Приезжал потом Ибраим, муку привозил — бесстыжие глаза его… А где, говорит, дворцы я вам возьму? Какие были кошары в колхозе, такие и есть. Других нет. До коммунизма пока не дошли.
Танабай едва удержался, чтобы не броситься на него с кулаками.
— При чем тут смешки твои? Я о деле говорю, я о деле думаю. Мне отвечать.
— А я, по-вашему, не думаю? Вы отвечаете за какую-то одну отару, а я за все, за вас, за других, за все животноводство. Думаете, мне легко! — И вдруг, к изумлению Танабая, тот ловкач заплакал, уткнувшись в ладоши, и забормотал сквозь слезы: — Под суд я попаду! Под суд! Нигде ничего не достанешь. Люди не хотят идти даже в сакманщики на время. Убейте, растерзайте меня, ничего я больше не могу. И не ждите от меня ничего. Зря я, зря пошел на это дело…

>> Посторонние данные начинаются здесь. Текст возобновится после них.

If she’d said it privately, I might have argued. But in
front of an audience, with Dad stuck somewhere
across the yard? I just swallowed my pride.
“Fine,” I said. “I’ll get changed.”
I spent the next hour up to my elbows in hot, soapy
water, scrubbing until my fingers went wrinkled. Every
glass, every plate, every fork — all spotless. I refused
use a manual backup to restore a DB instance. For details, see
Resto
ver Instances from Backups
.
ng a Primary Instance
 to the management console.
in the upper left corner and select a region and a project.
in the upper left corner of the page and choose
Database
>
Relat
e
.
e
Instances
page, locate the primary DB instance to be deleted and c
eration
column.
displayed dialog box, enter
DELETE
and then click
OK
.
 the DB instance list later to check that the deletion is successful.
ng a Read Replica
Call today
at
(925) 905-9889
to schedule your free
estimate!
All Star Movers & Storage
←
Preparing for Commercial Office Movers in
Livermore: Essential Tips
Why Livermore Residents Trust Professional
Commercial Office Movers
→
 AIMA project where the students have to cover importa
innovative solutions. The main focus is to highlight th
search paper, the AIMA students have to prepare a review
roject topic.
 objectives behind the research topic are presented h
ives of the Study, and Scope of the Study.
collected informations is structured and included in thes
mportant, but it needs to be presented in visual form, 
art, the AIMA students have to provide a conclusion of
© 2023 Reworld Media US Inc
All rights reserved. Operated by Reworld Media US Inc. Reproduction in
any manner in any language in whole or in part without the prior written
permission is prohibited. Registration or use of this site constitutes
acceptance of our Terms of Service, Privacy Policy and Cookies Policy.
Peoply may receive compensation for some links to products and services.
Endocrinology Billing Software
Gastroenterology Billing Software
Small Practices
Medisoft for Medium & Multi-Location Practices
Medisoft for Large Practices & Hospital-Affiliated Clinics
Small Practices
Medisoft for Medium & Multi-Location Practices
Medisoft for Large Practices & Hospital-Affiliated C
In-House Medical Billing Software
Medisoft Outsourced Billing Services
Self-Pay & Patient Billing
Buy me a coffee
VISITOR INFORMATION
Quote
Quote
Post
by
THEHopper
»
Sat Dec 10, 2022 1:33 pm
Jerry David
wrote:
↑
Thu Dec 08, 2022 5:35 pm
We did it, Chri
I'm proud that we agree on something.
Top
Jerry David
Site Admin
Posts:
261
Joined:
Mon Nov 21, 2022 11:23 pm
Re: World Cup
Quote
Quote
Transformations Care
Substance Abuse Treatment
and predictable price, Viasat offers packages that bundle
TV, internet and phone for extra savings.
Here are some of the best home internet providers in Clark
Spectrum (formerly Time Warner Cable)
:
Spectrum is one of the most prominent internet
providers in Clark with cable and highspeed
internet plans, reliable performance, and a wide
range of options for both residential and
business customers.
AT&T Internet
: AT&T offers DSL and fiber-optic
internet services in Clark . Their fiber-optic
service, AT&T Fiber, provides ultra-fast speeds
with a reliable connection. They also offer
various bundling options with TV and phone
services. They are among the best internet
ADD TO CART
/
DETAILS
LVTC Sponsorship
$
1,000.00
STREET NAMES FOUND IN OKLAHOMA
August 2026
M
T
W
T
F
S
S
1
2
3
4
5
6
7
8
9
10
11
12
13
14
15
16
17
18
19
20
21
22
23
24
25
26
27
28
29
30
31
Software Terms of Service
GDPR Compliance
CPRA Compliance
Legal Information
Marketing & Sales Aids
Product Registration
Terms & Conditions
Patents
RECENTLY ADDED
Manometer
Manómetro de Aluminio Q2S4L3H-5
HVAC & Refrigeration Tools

С тем и уехал, оставив простака Танабая в немалом смущении. Больше его тут и не видели.
Окотилась пока первая сотня маток. В отарах Эшима и Бектая, стоявших выше по долине, окот и не начинался еще, но Танабай уже чувствовал, что надвигается катастрофа. Все они, сколько их было — трое взрослых, не считая старую женщину-сакманщицу, которая теперь постоянно пасла отару, и старшая шестилетняя девочка, — едва успевали принимать ягнят, обтирать их, подсаживать к маткам, утеплять чем придется, выносить навоз, подтаскивать хворост на подстилку. И уже слышны были голодные крики ягнят — им не хватало молока, матки были истощены и кормить их было нечем. А что ждало впереди?
Закружились круговертью дни и ночи чабанские, наваливалась расплодная — ни вздохнуть, ни разогнуться.
А вчера как напугала их погода! Сильно захолодало вдруг, тучи поползли хмурые, посыпалась жесткая снежная крупа. Потонуло все во мгле, потемнело…
Но вскоре тучи разошлись и стало теплеть. Весной запахло в воздухе, сыростью. «Дай-то бог, может, весна встанет. Только бы уж прочно встала, а то нет ничего хуже, когда пойдет шататься туда-сюда», — думал Танабай, вынося на вилах с соломой водянистые последы приплода.